Running on Real Hardware
Google sized these models intentionally for the hardware developers actually have.
The 31B and 26B models are optimized for workstations and servers. Unquantized bfloat16 weights fit on a single 80GB NVIDIA H100 GPU. Quantized versions run on consumer GPUs, bringing frontier-level reasoning to your local IDE and coding assistants.
The 26B MoE variant is particularly clever. It activates only 3.8 billion of its total parameters during inference, which translates to exceptionally fast tokens-per-second while maintaining quality. If latency matters to your application, this is the one to watch.
The E2B and E4B models are where things get interesting for mobile developers. These run completely offline with near-zero latency on phones, Raspberry Pi, and NVIDIA Jetson Orin Nano. Google collaborated with their Pixel team, Qualcomm Technologies, and MediaTek to optimize for real edge hardware.

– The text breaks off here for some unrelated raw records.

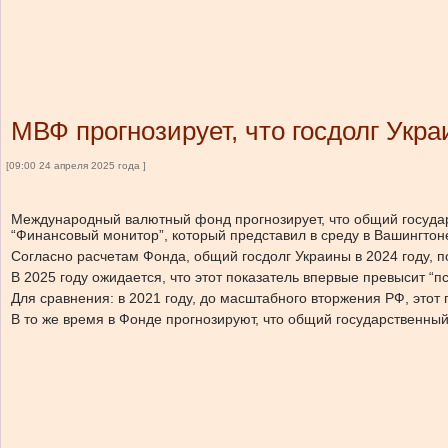
МВФ прогнозирует, что госдолг Укра
[09:00 24 апреля 2025 года ]
Международный валютный фонд прогнозирует, что общий государс
“Финансовый монитор”, который представил в среду в Вашингто
Согласно расчетам Фонда, общий госдолг Украины в 2024 году, 
В 2025 году ожидается, что этот показатель впервые превысит “п
Для сравнения: в 2021 году, до масштабного вторжения РФ, этот
В то же время в Фонде прогнозируют, что общий государственн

Android developers can prototype agentic flows in the AICore Developer Preview today, with forward-compatibility for Gemini Nano 4. If you’re building on-device AI experiences, the runway just got a lot longer.
140+ Languages Out of the Box
Gemma 4 was natively trained on over 140 languages. This isn’t translation as an afterthought — it’s multilingual capability built into the foundation.

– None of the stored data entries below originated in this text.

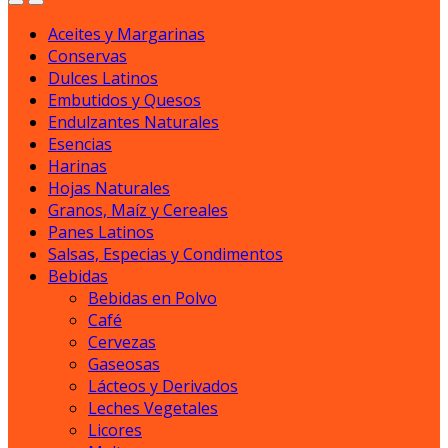
Aceites y Margarinas
Conservas
Dulces Latinos
Embutidos y Quesos
Endulzantes Naturales
Esencias
Harinas
Hojas Naturales
Granos, Maíz y Cereales
Panes Latinos
Salsas, Especias y Condimentos
Bebidas
Bebidas en Polvo
Café
Cervezas
Gaseosas
Lácteos y Derivados
Leches Vegetales
Licores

For developers building applications for global audiences, this removes a significant barrier. You get high-performance language capabilities without needing separate models or complex translation pipelines.
The Ecosystem Play
Day-one support covers essentially every framework that matters:
- Hugging Face (Transformers, TRL, Transformers.js, Candle)
- Ollama, llama.cpp, MLX, LM Studio
- vLLM, SGLang for production serving
- NVIDIA NIM and NeMo
- Google’s own LiteRT-LM, Keras, Vertex AI
You can download weights from Hugging Face, Kaggle, or Ollama. Fine-tuning works on Google Colab, Vertex AI, or even your gaming GPU.
For production scale, Google Cloud offers deployment through Vertex AI, Cloud Run, GKE, with TPU-accelerated serving and compliance guarantees for regulated workloads. The path from prototype to production is well-paved.
Hardware optimization spans NVIDIA infrastructure from Jetson Orin Nano to Blackwell GPUs, AMD GPUs via the ROCm stack, and Google’s Trillium and Ironwood TPUs.
What This Means for You
If you’ve been on the fence about open models versus proprietary APIs, Gemma 4 changes the calculus significantly.
You’re getting models that compete with the best proprietary offerings, under licensing terms that work for commercial use, optimized for hardware you probably already have. The “intelligence-per-parameter” breakthrough means achieving frontier capabilities with significantly less hardware overhead.
For on-device AI specifically, the E2B and E4B models open up use cases that simply weren’t practical before. Completely offline, near-zero latency, multimodal understanding — on a phone or a Raspberry Pi.
Google explicitly positions this as complementary to their proprietary Gemini models. You get the industry’s most powerful combination of open and proprietary tools, letting you choose the right approach for each use case.
The Gemma 4 Good Challenge on Kaggle is accepting entries for those who want to build products creating meaningful, positive change. If you’re looking for a project, that’s one place to start.
Getting Started
The fastest path to experimenting:
- Google AI Studio for the 31B and 26B MoE models
- AI Edge Gallery for E4B and E2B
- Hugging Face for model weights
- Ollama for one-line local deployment
For Android development, check out Agent Mode in Android Studio and the ML Kit GenAI Prompt API.
The models are live, the license is permissive, and the ecosystem is ready. Time to build.